Collected data
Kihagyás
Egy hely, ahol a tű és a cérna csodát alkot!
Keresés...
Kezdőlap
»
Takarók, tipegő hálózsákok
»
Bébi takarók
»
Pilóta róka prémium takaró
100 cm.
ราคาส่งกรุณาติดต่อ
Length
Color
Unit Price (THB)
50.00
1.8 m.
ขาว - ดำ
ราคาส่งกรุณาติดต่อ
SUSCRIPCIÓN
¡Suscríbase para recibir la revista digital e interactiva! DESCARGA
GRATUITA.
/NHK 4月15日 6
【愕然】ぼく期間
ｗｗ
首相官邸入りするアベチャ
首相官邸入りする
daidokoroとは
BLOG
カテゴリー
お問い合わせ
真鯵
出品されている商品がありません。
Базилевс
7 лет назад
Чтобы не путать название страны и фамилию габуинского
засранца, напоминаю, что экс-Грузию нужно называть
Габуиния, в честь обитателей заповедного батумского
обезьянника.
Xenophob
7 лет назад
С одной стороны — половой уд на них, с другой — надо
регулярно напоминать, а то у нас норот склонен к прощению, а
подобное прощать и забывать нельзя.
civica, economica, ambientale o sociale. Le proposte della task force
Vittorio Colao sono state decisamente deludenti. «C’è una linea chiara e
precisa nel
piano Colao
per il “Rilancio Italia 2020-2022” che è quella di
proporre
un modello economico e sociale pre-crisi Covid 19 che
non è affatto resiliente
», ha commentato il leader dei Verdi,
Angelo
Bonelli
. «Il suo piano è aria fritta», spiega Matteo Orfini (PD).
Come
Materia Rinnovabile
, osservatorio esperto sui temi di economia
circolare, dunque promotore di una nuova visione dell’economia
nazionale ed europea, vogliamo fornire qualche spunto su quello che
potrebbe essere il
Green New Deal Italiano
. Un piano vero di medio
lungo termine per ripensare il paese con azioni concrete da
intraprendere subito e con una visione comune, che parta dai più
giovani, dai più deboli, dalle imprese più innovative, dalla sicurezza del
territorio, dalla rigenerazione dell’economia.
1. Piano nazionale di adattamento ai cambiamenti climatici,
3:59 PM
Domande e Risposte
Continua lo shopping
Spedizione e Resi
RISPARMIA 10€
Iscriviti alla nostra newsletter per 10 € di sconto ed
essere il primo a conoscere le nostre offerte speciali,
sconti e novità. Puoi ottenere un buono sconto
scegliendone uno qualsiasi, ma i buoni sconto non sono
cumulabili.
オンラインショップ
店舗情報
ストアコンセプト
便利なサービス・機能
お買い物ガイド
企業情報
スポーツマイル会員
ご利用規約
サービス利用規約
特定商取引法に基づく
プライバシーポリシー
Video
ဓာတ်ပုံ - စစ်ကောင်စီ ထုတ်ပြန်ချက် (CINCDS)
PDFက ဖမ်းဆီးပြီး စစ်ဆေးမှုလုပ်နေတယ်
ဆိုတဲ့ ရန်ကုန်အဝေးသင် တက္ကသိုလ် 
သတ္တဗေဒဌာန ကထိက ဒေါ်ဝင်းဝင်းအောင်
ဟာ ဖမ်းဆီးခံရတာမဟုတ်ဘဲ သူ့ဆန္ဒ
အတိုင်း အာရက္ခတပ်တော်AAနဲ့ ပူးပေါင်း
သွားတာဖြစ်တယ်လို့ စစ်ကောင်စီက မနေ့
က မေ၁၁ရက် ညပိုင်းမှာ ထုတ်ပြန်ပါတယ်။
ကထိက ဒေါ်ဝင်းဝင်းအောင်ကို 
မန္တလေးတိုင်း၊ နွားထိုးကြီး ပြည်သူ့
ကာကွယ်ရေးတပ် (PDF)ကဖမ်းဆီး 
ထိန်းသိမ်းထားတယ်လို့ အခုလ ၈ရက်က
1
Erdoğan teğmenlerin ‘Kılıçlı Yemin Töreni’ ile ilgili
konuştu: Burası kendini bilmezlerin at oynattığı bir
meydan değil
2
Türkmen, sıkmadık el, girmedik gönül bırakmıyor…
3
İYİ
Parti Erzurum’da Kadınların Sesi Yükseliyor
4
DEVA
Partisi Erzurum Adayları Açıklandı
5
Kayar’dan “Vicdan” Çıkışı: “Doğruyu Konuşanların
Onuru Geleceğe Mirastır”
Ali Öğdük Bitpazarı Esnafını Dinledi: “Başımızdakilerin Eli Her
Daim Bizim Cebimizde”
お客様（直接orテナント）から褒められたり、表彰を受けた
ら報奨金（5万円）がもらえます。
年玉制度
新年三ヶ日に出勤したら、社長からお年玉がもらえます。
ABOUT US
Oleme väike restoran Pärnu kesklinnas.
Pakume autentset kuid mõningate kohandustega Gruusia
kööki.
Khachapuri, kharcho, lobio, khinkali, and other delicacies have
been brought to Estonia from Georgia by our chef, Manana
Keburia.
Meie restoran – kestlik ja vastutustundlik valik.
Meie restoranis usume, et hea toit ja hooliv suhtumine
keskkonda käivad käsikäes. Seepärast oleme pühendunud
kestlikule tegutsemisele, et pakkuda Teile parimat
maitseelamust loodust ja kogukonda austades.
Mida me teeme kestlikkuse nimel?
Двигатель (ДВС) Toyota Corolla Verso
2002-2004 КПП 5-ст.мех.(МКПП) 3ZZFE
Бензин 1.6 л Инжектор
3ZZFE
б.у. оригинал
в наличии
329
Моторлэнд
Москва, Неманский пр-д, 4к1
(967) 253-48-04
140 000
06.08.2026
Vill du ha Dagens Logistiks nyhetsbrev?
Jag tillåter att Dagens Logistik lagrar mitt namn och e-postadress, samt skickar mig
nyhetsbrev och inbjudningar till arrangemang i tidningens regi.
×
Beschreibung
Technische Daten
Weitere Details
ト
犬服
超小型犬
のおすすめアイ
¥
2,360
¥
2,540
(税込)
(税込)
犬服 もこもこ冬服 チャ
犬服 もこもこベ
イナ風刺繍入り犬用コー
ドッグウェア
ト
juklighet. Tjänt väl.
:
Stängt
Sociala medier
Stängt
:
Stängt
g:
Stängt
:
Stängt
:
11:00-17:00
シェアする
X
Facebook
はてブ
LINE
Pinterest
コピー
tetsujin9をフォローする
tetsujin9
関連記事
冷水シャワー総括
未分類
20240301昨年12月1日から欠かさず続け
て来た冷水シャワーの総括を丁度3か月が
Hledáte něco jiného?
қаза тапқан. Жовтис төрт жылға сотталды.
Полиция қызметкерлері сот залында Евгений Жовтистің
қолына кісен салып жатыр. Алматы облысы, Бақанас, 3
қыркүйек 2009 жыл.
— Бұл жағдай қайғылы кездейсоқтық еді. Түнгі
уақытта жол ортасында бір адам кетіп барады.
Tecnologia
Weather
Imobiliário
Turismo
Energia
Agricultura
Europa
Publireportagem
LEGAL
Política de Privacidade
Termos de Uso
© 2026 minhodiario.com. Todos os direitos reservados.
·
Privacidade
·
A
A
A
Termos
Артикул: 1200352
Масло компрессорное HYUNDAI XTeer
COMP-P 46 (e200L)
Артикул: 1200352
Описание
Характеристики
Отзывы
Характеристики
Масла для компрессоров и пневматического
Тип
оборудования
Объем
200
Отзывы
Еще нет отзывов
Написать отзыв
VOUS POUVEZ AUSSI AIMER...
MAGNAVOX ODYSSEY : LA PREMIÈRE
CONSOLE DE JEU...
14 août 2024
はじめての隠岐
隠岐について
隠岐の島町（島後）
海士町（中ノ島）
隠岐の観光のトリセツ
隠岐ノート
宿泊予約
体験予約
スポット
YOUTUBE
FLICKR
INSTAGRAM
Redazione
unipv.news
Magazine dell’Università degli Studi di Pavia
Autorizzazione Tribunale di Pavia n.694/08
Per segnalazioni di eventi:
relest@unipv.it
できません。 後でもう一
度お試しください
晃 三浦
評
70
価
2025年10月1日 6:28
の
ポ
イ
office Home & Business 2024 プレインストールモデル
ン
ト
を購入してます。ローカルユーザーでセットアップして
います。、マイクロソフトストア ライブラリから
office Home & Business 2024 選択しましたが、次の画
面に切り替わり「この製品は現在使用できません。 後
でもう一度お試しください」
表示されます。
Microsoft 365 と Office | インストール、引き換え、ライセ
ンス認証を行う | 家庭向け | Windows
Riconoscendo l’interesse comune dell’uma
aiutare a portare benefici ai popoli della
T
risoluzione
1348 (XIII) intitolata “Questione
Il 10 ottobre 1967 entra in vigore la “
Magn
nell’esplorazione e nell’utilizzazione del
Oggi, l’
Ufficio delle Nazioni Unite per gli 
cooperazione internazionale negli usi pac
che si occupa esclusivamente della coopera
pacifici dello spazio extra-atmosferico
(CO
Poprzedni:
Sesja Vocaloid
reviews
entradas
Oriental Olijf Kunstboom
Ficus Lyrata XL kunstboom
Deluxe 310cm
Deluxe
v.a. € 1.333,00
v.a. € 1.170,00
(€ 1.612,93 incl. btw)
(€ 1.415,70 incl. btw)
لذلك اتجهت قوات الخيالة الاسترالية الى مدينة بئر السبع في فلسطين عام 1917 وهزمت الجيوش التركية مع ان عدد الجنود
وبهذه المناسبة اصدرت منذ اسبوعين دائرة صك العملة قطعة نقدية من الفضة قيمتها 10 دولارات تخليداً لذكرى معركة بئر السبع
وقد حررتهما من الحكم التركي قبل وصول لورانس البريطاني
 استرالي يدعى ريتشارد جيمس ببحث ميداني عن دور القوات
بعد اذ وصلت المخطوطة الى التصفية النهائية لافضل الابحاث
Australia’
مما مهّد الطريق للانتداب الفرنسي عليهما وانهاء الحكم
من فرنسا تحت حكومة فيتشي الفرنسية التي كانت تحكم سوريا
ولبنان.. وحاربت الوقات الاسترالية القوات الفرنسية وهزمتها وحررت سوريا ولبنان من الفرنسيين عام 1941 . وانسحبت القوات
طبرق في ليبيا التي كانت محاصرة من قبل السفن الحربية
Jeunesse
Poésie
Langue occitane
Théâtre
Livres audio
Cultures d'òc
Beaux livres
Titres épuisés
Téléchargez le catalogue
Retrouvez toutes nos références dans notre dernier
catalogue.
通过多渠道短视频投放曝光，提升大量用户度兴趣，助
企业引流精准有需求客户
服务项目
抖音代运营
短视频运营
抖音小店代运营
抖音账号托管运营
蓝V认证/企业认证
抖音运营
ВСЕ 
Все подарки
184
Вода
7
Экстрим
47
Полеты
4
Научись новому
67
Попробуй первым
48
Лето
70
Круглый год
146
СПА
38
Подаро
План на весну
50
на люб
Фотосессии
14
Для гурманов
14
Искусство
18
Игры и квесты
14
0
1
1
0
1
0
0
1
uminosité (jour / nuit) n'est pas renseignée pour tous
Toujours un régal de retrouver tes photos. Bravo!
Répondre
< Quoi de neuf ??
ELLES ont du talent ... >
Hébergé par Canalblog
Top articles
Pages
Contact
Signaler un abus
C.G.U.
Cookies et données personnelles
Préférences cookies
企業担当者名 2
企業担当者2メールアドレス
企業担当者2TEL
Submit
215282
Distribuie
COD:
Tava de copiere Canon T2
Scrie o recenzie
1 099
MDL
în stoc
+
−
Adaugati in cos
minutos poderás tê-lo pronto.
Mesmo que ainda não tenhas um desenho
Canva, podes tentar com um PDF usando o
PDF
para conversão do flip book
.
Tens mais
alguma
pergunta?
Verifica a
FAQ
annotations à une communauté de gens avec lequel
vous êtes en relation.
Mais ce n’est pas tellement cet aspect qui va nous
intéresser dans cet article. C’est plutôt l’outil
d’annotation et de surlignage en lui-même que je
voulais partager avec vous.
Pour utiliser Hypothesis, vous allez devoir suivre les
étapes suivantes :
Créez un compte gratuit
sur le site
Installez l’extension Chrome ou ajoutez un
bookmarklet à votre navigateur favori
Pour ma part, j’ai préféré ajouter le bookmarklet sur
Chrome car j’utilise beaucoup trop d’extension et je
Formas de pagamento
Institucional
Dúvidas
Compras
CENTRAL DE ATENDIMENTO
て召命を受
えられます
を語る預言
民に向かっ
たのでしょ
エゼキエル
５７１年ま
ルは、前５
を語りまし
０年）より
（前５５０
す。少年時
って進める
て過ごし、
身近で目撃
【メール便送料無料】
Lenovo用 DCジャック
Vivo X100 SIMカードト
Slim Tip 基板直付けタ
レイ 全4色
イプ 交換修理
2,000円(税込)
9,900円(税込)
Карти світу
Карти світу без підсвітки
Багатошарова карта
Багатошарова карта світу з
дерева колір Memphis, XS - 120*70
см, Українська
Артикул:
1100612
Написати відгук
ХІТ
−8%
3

DESCRIPTION OF THE TASK: All lines above that hold the string "sono" should be copied.

TASK OUTPUT:
Vittorio Colao sono state decisamente deludenti. «C’è una linea chiara e
scegliendone uno qualsiasi, ma i buoni sconto non sono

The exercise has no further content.